A Government report out earlier this month finds people who regularly visit their local ‘greenspace’ are more likely to feel healthy.
The survey results, published by Scottish Natural Heritage, shows most Scots are aware of the benefits the outdoors can bring to their physical and mental well-being. However, a third do not do any outdoors physical activity.
Scotland’s People and Nature Survey (SPANS) found regular visitors to their local greenspace are more likely to rate their health as good.
Innerleithen counsellor and therapist, Rab Erskine, has a private practice, but also runs a project for NHS Borders, working outdoors with people with mental health problems.
He said: “My role with the (NHS) psychiatric service is to engage the clients who find engagement and particularly engagement with psychiatry difficult, and nature certainly helps me in this work.
Places like Wooplaw wood and other forestry sites can play a big role, as well as the work that happens out at Glengaber Cottage and the surrounding area. People report feeling ‘more relaxed’ and ‘safe’ when out in nature and working with the therapeutic approach I offer.
“I choose to work in nature partly because my personal and professional experience (alongside research) indicates we are more relaxed in nature because on some level we feel that nature is still our home.

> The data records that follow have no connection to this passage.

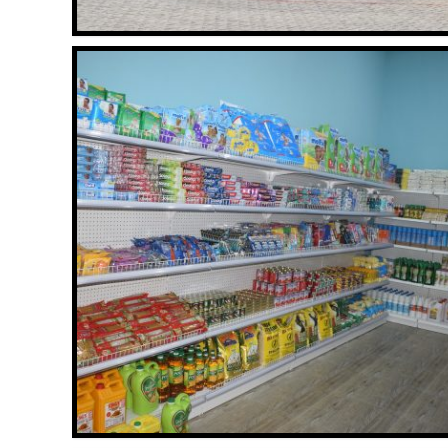
GYM
Read More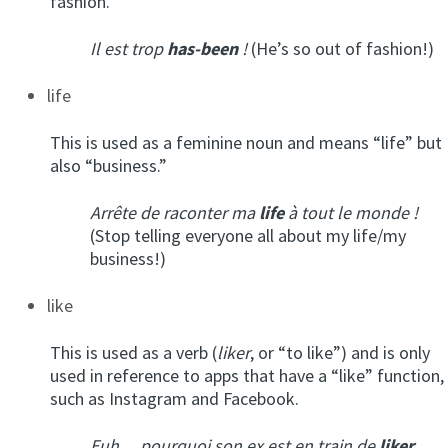
fashion.
Il est trop
has-been
!
(He’s so out of fashion!)
life
This is used as a feminine noun and means “life” but
also “business.”
Arrête de raconter ma
life
à tout le monde !
(Stop telling everyone all about my life/my
business!)
like
This is used as a verb (
liker
, or “to like”) and is only
used in reference to apps that have a “like” function,
such as Instagram and Facebook.
Euh… pourquoi son ex est en train de
liker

For some people sitting in a room talking about their problems is just too hard, whereas getting out to the woods, collecting wood for a fire and getting the kettle on is much more fun, and talking becomes much easier and more natural.”
SPANS was commissioned by SNH in 2013 with support from Forestry Commission Scotland, the national parks and Greenspace Scotland.
It provides information on numbers of people taking part in outdoor recreation, the sorts of activities they enjoy, how engaged they feel with the natural environment and the benefits they derive from being outdoors.
The full SPANS results will be published later this year at the end of September.